**** The data ****

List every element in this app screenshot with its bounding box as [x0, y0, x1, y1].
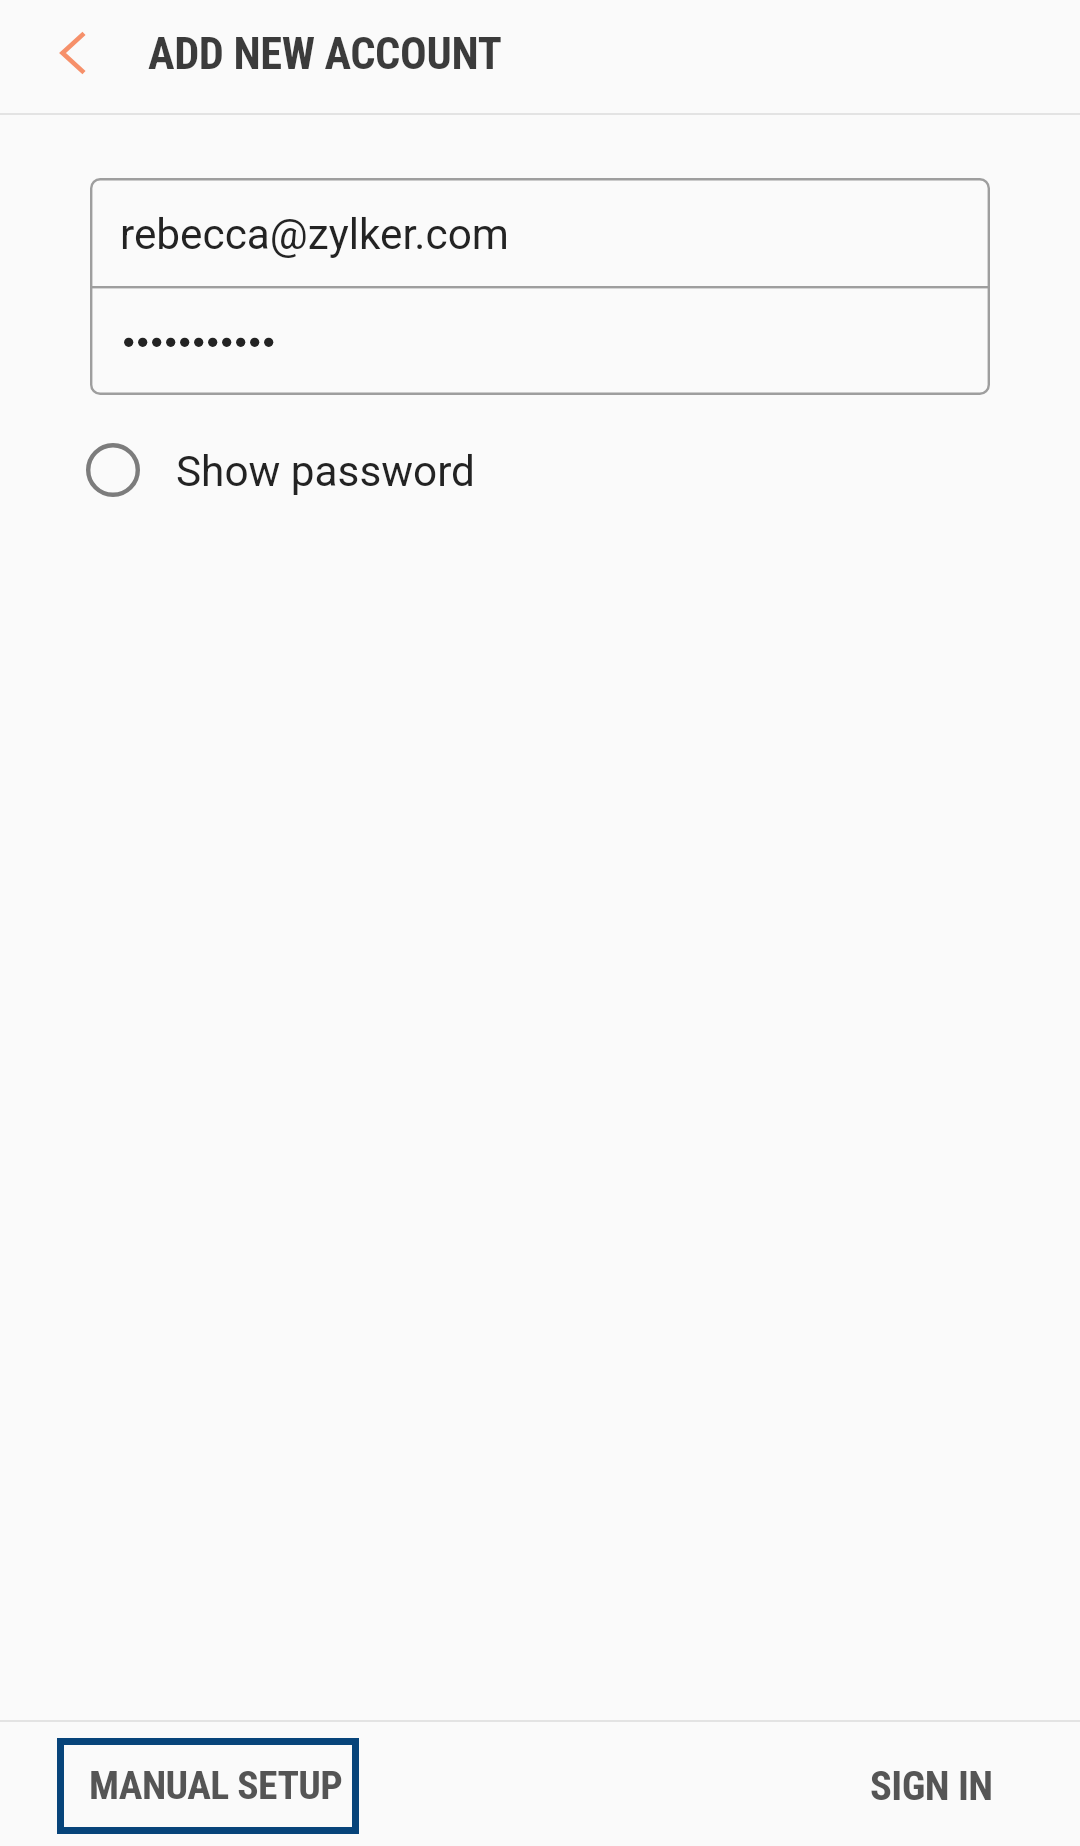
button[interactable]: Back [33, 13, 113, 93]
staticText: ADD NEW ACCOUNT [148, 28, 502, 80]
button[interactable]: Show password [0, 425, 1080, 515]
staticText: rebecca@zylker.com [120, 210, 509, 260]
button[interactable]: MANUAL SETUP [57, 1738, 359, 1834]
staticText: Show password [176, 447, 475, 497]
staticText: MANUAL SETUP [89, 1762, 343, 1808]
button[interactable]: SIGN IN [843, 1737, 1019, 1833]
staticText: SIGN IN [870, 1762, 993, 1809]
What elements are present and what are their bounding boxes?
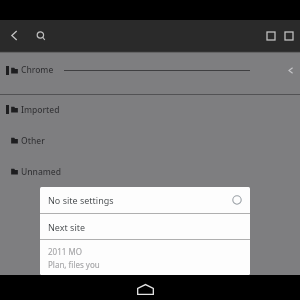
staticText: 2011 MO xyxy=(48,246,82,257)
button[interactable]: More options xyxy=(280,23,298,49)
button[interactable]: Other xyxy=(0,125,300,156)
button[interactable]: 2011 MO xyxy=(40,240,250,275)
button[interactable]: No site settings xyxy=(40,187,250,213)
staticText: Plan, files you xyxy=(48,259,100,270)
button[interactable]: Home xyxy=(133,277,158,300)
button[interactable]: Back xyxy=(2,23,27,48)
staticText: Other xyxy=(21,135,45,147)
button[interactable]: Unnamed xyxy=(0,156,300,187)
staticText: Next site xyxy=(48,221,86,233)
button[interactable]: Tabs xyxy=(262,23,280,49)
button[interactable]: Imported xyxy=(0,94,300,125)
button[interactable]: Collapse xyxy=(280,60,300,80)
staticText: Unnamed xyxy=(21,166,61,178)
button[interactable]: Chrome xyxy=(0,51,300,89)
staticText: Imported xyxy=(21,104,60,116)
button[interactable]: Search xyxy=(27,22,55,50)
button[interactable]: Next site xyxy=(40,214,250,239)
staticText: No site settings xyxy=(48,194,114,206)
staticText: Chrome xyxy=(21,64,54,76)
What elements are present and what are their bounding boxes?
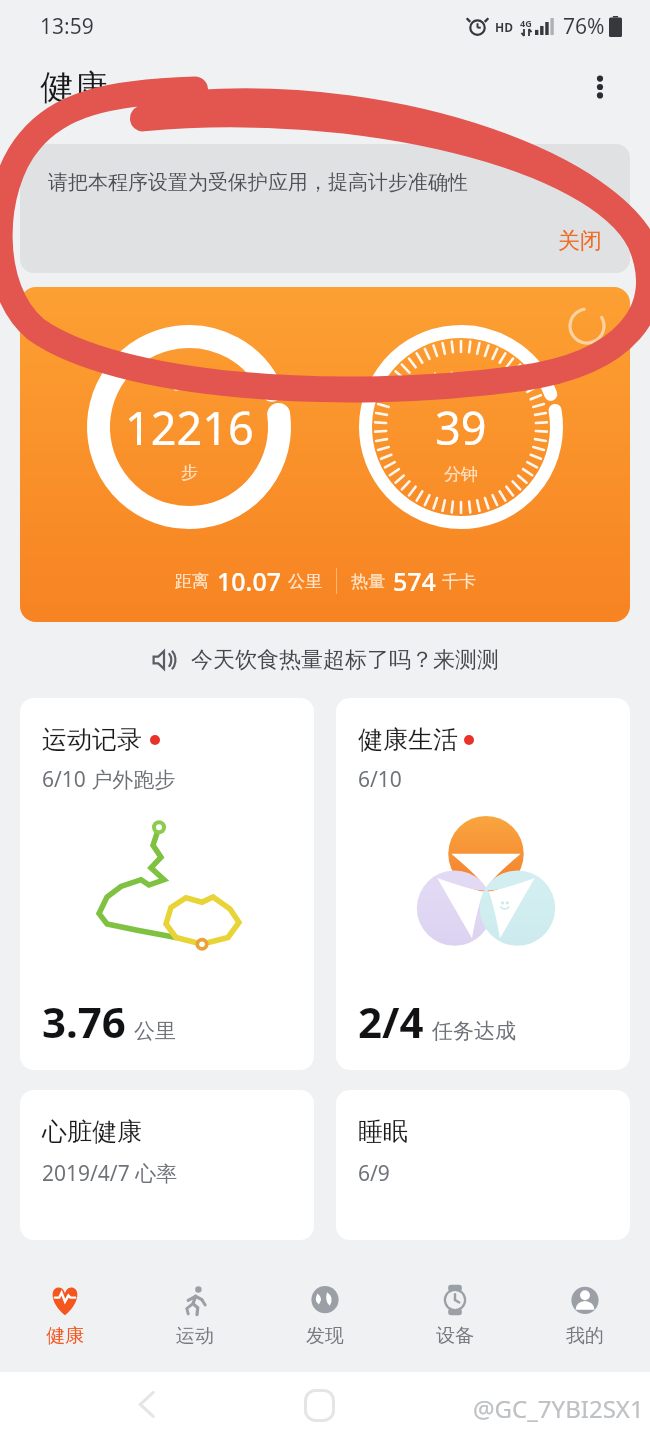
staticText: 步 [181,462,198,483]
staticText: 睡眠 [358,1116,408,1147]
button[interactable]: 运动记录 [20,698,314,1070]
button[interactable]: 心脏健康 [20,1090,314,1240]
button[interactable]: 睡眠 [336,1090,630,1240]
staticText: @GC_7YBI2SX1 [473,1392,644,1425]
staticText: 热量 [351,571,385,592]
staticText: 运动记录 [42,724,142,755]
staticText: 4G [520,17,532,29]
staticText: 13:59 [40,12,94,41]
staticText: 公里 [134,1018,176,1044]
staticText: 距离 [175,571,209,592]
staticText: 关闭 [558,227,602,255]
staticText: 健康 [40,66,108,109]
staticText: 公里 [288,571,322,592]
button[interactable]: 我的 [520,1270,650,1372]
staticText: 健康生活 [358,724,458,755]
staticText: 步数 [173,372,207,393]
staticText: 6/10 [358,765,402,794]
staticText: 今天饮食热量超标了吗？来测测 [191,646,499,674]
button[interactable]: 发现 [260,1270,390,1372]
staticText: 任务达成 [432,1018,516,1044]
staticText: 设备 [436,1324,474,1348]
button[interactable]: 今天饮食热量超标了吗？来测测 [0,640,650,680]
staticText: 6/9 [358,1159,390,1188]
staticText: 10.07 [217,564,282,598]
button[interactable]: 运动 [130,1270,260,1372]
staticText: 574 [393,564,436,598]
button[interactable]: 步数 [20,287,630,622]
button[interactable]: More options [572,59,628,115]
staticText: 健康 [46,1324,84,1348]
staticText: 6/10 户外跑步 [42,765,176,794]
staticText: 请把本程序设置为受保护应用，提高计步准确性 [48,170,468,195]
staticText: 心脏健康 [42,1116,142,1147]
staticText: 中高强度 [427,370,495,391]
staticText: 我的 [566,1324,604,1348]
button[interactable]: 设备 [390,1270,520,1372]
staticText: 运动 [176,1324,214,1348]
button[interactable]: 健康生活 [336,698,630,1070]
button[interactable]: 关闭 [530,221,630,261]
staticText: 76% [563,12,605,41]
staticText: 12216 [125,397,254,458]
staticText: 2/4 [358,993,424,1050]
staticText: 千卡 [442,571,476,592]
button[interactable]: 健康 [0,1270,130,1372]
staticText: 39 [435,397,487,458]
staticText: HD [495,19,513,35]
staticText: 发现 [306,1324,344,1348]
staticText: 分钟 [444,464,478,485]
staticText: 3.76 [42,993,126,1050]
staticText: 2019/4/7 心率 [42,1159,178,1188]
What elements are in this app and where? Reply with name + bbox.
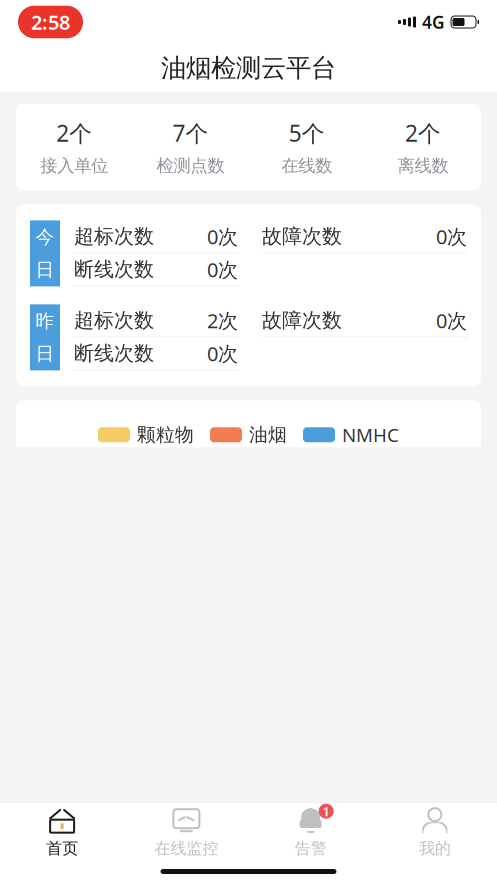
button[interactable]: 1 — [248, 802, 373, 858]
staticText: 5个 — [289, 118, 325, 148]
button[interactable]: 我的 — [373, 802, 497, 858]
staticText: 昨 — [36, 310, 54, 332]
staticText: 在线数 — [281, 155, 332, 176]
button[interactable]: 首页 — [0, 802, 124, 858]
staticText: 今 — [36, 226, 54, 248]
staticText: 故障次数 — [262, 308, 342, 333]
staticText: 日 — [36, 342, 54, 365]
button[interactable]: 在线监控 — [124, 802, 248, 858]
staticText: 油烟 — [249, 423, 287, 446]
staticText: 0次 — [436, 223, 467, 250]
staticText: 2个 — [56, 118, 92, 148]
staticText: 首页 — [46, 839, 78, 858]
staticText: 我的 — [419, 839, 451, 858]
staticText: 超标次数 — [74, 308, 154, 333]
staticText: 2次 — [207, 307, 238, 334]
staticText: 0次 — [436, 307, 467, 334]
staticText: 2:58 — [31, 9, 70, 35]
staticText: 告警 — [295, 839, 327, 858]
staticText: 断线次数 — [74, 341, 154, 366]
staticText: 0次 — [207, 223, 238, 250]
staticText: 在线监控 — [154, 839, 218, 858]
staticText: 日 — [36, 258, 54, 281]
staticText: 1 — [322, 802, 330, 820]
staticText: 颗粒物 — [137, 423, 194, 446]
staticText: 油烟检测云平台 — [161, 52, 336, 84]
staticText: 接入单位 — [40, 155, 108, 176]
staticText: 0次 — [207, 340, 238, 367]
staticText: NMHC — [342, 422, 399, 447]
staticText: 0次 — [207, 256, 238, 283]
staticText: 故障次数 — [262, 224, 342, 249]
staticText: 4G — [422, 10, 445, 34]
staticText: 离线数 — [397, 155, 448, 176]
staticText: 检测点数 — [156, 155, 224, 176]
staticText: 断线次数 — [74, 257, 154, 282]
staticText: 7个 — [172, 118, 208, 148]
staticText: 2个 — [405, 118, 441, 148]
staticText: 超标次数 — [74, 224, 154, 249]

****

§ **Exercise requirements**
Repeat, exactly and in full, all records above, but include no pictures.

§ **Written answer**
List every element in this app screenshot with its bounding box as [x0, y0, x1, y1].
button[interactable]: Back [33, 13, 113, 93]
staticText: ADD NEW ACCOUNT [148, 28, 502, 80]
button[interactable]: Show password [0, 425, 1080, 515]
staticText: rebecca@zylker.com [120, 210, 509, 260]
button[interactable]: MANUAL SETUP [57, 1738, 359, 1834]
staticText: Show password [176, 447, 475, 497]
staticText: MANUAL SETUP [89, 1762, 343, 1808]
button[interactable]: SIGN IN [843, 1737, 1019, 1833]
staticText: SIGN IN [870, 1762, 993, 1809]
What elements are present and what are their bounding boxes?
staticText: 2011 MO xyxy=(48,246,82,257)
button[interactable]: More options xyxy=(280,23,298,49)
button[interactable]: Other xyxy=(0,125,300,156)
button[interactable]: 2011 MO xyxy=(40,240,250,275)
button[interactable]: No site settings xyxy=(40,187,250,213)
staticText: Plan, files you xyxy=(48,259,100,270)
button[interactable]: Home xyxy=(133,277,158,300)
button[interactable]: Back xyxy=(2,23,27,48)
staticText: Other xyxy=(21,135,45,147)
button[interactable]: Unnamed xyxy=(0,156,300,187)
staticText: Next site xyxy=(48,221,86,233)
button[interactable]: Tabs xyxy=(262,23,280,49)
button[interactable]: Imported xyxy=(0,94,300,125)
button[interactable]: Collapse xyxy=(280,60,300,80)
staticText: Unnamed xyxy=(21,166,61,178)
button[interactable]: Chrome xyxy=(0,51,300,89)
staticText: Imported xyxy=(21,104,60,116)
button[interactable]: Search xyxy=(27,22,55,50)
button[interactable]: Next site xyxy=(40,214,250,239)
staticText: No site settings xyxy=(48,194,114,206)
staticText: Chrome xyxy=(21,64,54,76)
What elements are present and what are their bounding boxes?
staticText: 步 [181,462,198,483]
staticText: 睡眠 [358,1116,408,1147]
button[interactable]: 运动记录 [20,698,314,1070]
button[interactable]: 心脏健康 [20,1090,314,1240]
button[interactable]: 睡眠 [336,1090,630,1240]
staticText: @GC_7YBI2SX1 [473,1392,644,1425]
staticText: 热量 [351,571,385,592]
staticText: 运动记录 [42,724,142,755]
staticText: 4G [520,17,532,29]
staticText: 13:59 [40,12,94,41]
staticText: 公里 [134,1018,176,1044]
staticText: 距离 [175,571,209,592]
staticText: 关闭 [558,227,602,255]
staticText: 健康 [40,66,108,109]
staticText: 公里 [288,571,322,592]
button[interactable]: 我的 [520,1270,650,1372]
staticText: 健康生活 [358,724,458,755]
staticText: 步数 [173,372,207,393]
staticText: 6/10 [358,765,402,794]
staticText: 今天饮食热量超标了吗？来测测 [191,646,499,674]
button[interactable]: 发现 [260,1270,390,1372]
staticText: 任务达成 [432,1018,516,1044]
staticText: 设备 [436,1324,474,1348]
button[interactable]: 今天饮食热量超标了吗？来测测 [0,640,650,680]
staticText: 6/9 [358,1159,390,1188]
staticText: 10.07 [217,564,282,598]
button[interactable]: 运动 [130,1270,260,1372]
staticText: 574 [393,564,436,598]
button[interactable]: 步数 [20,287,630,622]
button[interactable]: More options [572,59,628,115]
staticText: 健康 [46,1324,84,1348]
staticText: 6/10 户外跑步 [42,765,176,794]
staticText: 请把本程序设置为受保护应用，提高计步准确性 [48,170,468,195]
staticText: 心脏健康 [42,1116,142,1147]
staticText: 中高强度 [427,370,495,391]
staticText: 我的 [566,1324,604,1348]
button[interactable]: 设备 [390,1270,520,1372]
staticText: 运动 [176,1324,214,1348]
button[interactable]: 健康生活 [336,698,630,1070]
button[interactable]: 关闭 [530,221,630,261]
staticText: 76% [563,12,605,41]
staticText: 12216 [125,397,254,458]
staticText: 2/4 [358,993,424,1050]
staticText: 千卡 [442,571,476,592]
button[interactable]: 健康 [0,1270,130,1372]
staticText: 39 [435,397,487,458]
staticText: HD [495,19,513,35]
staticText: 发现 [306,1324,344,1348]
staticText: 分钟 [444,464,478,485]
staticText: 3.76 [42,993,126,1050]
staticText: 2019/4/7 心率 [42,1159,178,1188]
What elements are in this app and where? Reply with name + bbox.
button[interactable]: 1 — [248, 802, 373, 858]
staticText: 5个 — [289, 118, 325, 148]
button[interactable]: 我的 — [373, 802, 497, 858]
staticText: 昨 — [36, 310, 54, 332]
staticText: 在线数 — [281, 155, 332, 176]
button[interactable]: 首页 — [0, 802, 124, 858]
staticText: 今 — [36, 226, 54, 248]
staticText: 故障次数 — [262, 308, 342, 333]
staticText: 日 — [36, 342, 54, 365]
button[interactable]: 在线监控 — [124, 802, 248, 858]
staticText: 油烟 — [249, 423, 287, 446]
staticText: 0次 — [436, 223, 467, 250]
staticText: 2个 — [56, 118, 92, 148]
staticText: 首页 — [46, 839, 78, 858]
staticText: 我的 — [419, 839, 451, 858]
staticText: 超标次数 — [74, 308, 154, 333]
staticText: 2次 — [207, 307, 238, 334]
staticText: 0次 — [436, 307, 467, 334]
staticText: 2:58 — [31, 9, 70, 35]
staticText: 告警 — [295, 839, 327, 858]
staticText: 断线次数 — [74, 341, 154, 366]
staticText: 0次 — [207, 223, 238, 250]
staticText: 在线监控 — [154, 839, 218, 858]
staticText: 日 — [36, 258, 54, 281]
staticText: 1 — [322, 802, 330, 820]
staticText: 颗粒物 — [137, 423, 194, 446]
staticText: 油烟检测云平台 — [161, 52, 336, 84]
staticText: 接入单位 — [40, 155, 108, 176]
staticText: 0次 — [207, 340, 238, 367]
staticText: NMHC — [342, 422, 399, 447]
staticText: 0次 — [207, 256, 238, 283]
staticText: 故障次数 — [262, 224, 342, 249]
staticText: 4G — [422, 10, 445, 34]
staticText: 离线数 — [397, 155, 448, 176]
staticText: 检测点数 — [156, 155, 224, 176]
staticText: 断线次数 — [74, 257, 154, 282]
staticText: 7个 — [172, 118, 208, 148]
staticText: 2个 — [405, 118, 441, 148]
staticText: 超标次数 — [74, 224, 154, 249]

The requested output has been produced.